Dynamically Typed

OpenAI and Microsoft: GPT-3 and beyond

OpenAI is exclusively licensing GPT-3 to Microsoft. What does this mean for their future relationship?

GPT-3 is OpenAI’s latest gargantuan language model (see DT #42) that’s uniquely capable of performing many different “text-in, text-out” tasks — demos range from imitating famous writers to generating code (#44) — without needing to be fine-tuned: its crazy scale makes it a few-shot learner.

In July 2019, OpenAI announced it got a $1 billion investment from Microsoft. Back then, this raised some eyebrows in the (academic) machine learning community, which can sometimes be a bit allergic to the commercialization of AI (#19). The exact terms of the investment were never disclosed, but some key elements of the deal were. Tom Simonite for WIRED:

Most interesting bit of the OpenAI announcement: “we intend to license some of our pre-AGI technologies, with Microsoft becoming our preferred partner.”

Now, a year and a bit later, that’s exactly what happened. From the OpenAI blog:

In addition to offering GPT-3 and future models via the OpenAI API, and as part of a multiyear partnership announced last year, OpenAI has agreed to license GPT-3 to Microsoft for their own products and services.

What does that mean? Nick Statt for The Verge:

A Microsoft spokesperson tells The Verge that its exclusive license gives it unique access to the underlying code of GPT-3, which contains technical advancements it hopes to integrate into its products and services.

In their blog post, Microsoft pitches this as a way to “expand [their] Azure-powered AI platform in a way that democratizes AI technology,” to which the community again reacted negatively: if you want to democratize AI, why not just open-source GPT-3’s code and training data?* I agree that “democratizing” is a bit of a stretch, but I think there’s a much more interesting discussion to be had here than the one on a self-congratulatory word choice in a corporate press release. Perhaps ironically, that discussion also starts from overanalyzing another few words in that very same press release.

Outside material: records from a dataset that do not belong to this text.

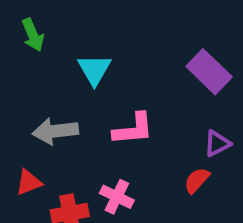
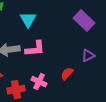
pink L-shape: (133, 129) -> (35, 49), moved
red semicircle: (197, 180) -> (67, 74), moved

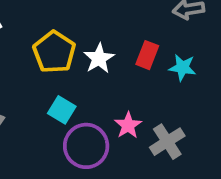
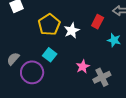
red rectangle: (147, 55) -> (98, 22), moved
purple circle: (86, 146) -> (32, 72), moved

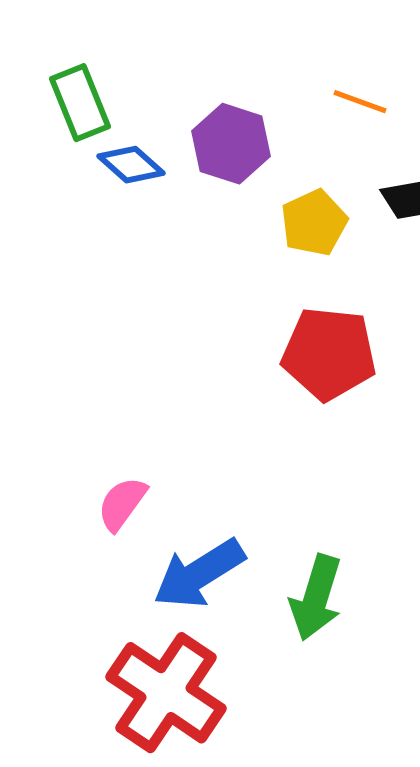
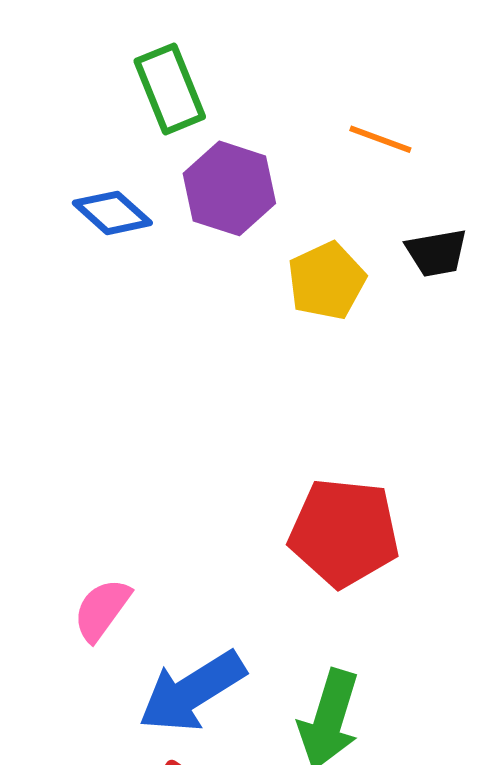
green rectangle: (80, 103) -> (170, 89), moved
red pentagon: (329, 354) -> (344, 532), moved

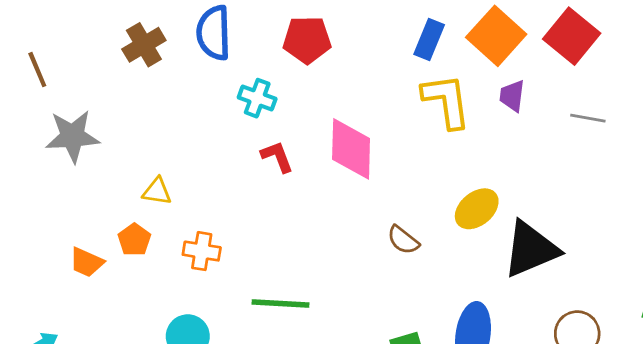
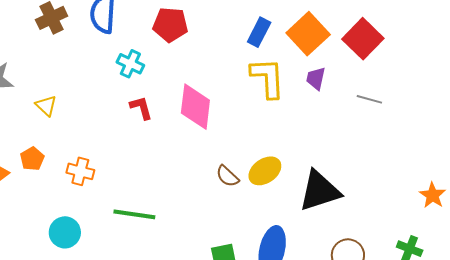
yellow triangle: (157, 191) -> (46, 106), moved, turned 30
yellow ellipse: (477, 209) -> (265, 171), moved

According to Microsoft’s blog post about the licensing deal, GPT-3 “is trained on Azure’s AI supercomputer.” I wonder if that means OpenAI is now using Microsoft’s open-source DeepSpeed library (#34) to train its GPT models. DeepSpeed is a library for distributed training of enormous ML models that has specific features to support training large Transformers; Microsoft Research claimed in May that it’s capable of training models with up to 170 billion parameters (#40). GPT-3 is a 175-billion-parameter Transformer that was released in June, just one month later. That seems unlikely to be a coincidence, and Microsoft’s latest DeepSpeed update (#49) even includes some experimental work using the GPT-3 architecture.

So this suggests that the partnership goes beyond just the exchange of Microsoft’s money and compute for OpenAI’s trained models and ML brand strength (an exchange of cloud for clout, if you will) that we previously expected. Are the companies actually also deeply collaborating on ML and systems engineering research? I’d love to find out.

If so, this could be an early indication that Microsoft — who I’m sure is at least a little bit envious of Google’s ownership of DeepMind — will eventually want to acquire OpenAI. And it could be a great fit. Looking at Microsoft’s recent acquisition history, it has so far let GitHub (which it acquired two years ago) continue to operate largely autonomously. This makes it an attractive potential parent company for OpenAI: the lab probably wouldn’t have to give up too much of its independence under Microsoft’s stewardship. So unless OpenAI actually invents and monetizes some form of artificial general intelligence (AGI) in the next five to ten years — which I don’t think they will — I wouldn’t be surprised if they end up becoming Microsoft’s DeepMind.

* One big reason for not open-sourcing GPT-3’s code and data is security; see my coverage of OpenAI’s staged release strategy for GPT-2 (#8, #13, #22, #27).